Architetture per lo sport

Grande passione dell’architetto, lo sport occupa una parte rilevante della sua attività professionale: oltre alla partecipazione, spesso in ruolo dirigenziale, a numerose associazioni e enti di promozione della cultura sportiva, Gnecchi-Ruscone progetta numerosi edifici, raramente realizzati, fra cui un Palazzo del Ghiaccio a Cinisello Balsamo (1975-77), un centro sportivo a Tamanrasset, Algeria (1985), un campo tiro con l'arco a Torino (1980) e a Tirrenia (1986-87), redige il Piano dello Sport e il censimento degli impianti sportivi del Comune di Monza (1994-96).
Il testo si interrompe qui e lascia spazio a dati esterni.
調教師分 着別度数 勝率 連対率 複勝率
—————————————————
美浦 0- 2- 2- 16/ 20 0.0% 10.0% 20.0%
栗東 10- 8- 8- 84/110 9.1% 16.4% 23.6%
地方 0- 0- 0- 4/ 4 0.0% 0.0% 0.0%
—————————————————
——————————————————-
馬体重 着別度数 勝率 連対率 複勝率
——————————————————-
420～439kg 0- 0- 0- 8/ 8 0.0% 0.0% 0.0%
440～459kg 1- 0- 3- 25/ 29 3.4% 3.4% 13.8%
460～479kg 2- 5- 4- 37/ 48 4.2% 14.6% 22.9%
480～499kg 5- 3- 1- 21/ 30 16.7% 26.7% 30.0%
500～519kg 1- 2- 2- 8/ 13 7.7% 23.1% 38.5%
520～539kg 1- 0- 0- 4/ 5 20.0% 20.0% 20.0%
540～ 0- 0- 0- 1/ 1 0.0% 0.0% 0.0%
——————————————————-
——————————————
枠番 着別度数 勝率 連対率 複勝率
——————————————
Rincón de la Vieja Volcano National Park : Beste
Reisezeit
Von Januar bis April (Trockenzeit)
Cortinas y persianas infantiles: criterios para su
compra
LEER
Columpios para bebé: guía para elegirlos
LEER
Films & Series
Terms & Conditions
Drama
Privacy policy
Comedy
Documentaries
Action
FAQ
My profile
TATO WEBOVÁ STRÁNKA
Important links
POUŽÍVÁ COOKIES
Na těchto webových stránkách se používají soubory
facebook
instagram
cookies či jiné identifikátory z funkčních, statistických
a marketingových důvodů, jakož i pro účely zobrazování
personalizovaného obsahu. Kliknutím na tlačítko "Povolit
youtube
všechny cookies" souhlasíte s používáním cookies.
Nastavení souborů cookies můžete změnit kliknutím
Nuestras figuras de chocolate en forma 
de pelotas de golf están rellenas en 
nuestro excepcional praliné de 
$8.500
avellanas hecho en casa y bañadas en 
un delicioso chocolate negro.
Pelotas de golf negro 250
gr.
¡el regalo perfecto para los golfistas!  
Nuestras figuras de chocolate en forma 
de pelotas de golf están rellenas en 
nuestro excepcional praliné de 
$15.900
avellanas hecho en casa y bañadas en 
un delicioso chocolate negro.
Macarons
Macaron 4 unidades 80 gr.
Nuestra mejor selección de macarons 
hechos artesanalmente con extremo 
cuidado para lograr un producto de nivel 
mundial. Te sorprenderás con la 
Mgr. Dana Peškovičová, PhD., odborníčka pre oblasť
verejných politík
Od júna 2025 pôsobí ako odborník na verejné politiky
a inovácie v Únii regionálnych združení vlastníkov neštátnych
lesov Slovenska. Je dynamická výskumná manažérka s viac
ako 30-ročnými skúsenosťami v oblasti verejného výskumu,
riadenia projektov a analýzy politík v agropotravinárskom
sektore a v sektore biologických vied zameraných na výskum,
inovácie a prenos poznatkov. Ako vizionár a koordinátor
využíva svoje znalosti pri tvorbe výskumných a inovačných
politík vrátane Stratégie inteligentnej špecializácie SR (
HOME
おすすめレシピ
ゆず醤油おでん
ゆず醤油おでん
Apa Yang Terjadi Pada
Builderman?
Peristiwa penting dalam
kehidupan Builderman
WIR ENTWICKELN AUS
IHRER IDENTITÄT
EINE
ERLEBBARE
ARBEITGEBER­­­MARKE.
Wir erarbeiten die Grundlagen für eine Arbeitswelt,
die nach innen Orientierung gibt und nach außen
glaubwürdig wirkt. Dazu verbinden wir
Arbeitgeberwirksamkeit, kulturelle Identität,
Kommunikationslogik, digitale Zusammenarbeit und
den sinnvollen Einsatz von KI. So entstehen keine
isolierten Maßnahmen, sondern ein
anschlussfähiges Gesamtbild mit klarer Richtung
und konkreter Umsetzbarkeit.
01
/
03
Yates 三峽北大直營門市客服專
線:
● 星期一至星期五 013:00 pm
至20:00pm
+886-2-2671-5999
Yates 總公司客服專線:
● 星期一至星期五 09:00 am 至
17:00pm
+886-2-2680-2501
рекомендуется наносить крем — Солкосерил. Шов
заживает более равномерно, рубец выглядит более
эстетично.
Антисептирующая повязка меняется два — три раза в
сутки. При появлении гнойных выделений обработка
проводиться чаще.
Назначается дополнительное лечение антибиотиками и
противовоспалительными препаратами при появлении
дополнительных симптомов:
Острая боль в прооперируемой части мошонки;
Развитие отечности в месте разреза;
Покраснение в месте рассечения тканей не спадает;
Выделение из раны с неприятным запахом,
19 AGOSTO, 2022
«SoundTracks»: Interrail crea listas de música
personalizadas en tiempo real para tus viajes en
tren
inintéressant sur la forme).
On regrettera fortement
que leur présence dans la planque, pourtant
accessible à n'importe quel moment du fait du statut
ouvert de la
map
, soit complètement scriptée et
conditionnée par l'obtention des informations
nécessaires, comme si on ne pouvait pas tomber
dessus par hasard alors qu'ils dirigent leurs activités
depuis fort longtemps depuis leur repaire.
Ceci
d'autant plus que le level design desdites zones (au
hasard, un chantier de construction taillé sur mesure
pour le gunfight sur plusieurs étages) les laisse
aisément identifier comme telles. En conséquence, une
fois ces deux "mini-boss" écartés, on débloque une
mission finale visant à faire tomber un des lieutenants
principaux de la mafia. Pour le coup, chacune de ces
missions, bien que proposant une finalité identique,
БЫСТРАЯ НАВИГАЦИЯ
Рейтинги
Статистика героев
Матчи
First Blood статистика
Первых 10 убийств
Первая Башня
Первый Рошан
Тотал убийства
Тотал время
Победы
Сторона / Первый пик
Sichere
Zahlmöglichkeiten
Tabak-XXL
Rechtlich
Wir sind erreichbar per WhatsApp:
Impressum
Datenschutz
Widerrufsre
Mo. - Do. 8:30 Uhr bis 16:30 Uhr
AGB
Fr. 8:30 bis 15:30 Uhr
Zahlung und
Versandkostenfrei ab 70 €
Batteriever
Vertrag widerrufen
La “milanesità”: partecipazione alle Triennali, committenza industriale e borghese per una città moderna

Profondamente intrecciata con la vita culturale e con i modi espressivi milanesi è la vita professionale di Gnecchi-Ruscone, che, pur con il caratteristico atteggiamento di ironico ed elegante “understatement” che gli è proprio, prende sistematicamente parte alle occasioni di dibattito promosse dalla città: dalle Triennali (partecipa alla IX, alla X e alla XII edizione) alla partecipazione al Collegio degli Ingegneri e Architetti di Milano, per il quale dirige anche in anni recenti il bollettino ufficiale (“Il Giornale dell’Ingegnere”). Gnecchi fa anche parte della Commissione Edilizia nel 1972-79 e della Commissione Comunale per l'Arredo Urbano nel 1979-80.
Al di là delle occasioni “pubbliche”, numerose sono poi le occasioni promosse dalla committenza privata e industriale tipica di quella società milanese che nel secondo Novecento promuove un restyling radicale della città nei suoi aspetti materiali e immateriali. Ne sono esempio gli interventi per la Pirelli (filiale di Cagliari, 1963-65; torre di controllo a Lainate, 1963-68; torre di controllo a Vizzola, 1968-70) o i numerosi edifici residenziali nel centro di Milano, come quello di viale Elvezia (dal 1958, con Eugenio Gentili Tedeschi) o come l’ampliamento dell’edificio di via Visconti di Modrone-via Mascagni (1974-75).

Fra le ville venete e la Costa Azzurra: un pacato “savoir vivre”

Senza mai scadere nell’ostentazione cui la committenza prestigiosa avrebbe potuto far indulgere, Gnecchi realizza anche alcuni progetti per clienti appartenenti a un ”jet set” mondano che riconosceva all’architetto le qualità di eleganza e di controllo linguistico necessarie a progetti di grande visibilità anche mediatica. Lo studio per l’illuminazione dello yacht dell’Aga Kahn o il restauro di villa Chiericati a Longa di Schiavon per la miliardaria collezionista americana Evelyne Lambert non sono che alcuni esempi di progetti commissionati da una clientela con grande disponibilità di mezzi, cui spesso Gnecchi è legato anche da vincoli di amicizia personale che trasformano il progetto architettonico in una vera e propria, proficua collaborazione.

Il fondo Gnecchi-Ruscone è stato oggetto di una catalogazione scientifica con programma della Regione Lombardia Sesamo 4.1. che ha riguardato la sua totalità. Il catalogo del fondo è consultabile presso il CASVA e sul portale http://lombardiabeniculturali.it/archivi.
La pubblicazione L'archivio dell'architetto Francesco Gnecchi-Ruscone presso il C.A.S.V.A., a cura di A.C. Cimoli, Milano 2004 ("Quaderni del C.A.S.V.A., 2). contiene l'inventario dell'intero fondo (9521 documenti di testo, 8598 disegni, 4094 documenti fotografici e 3 plastici).
L'archivio è censito in: Graziella Leyla Ciagà (a cura di), Il censimento delle fonti. Gli archivi di architetura in Lombardia, Milano 2003, p. 94 (Quaderni del C.A.S.V.A., 1).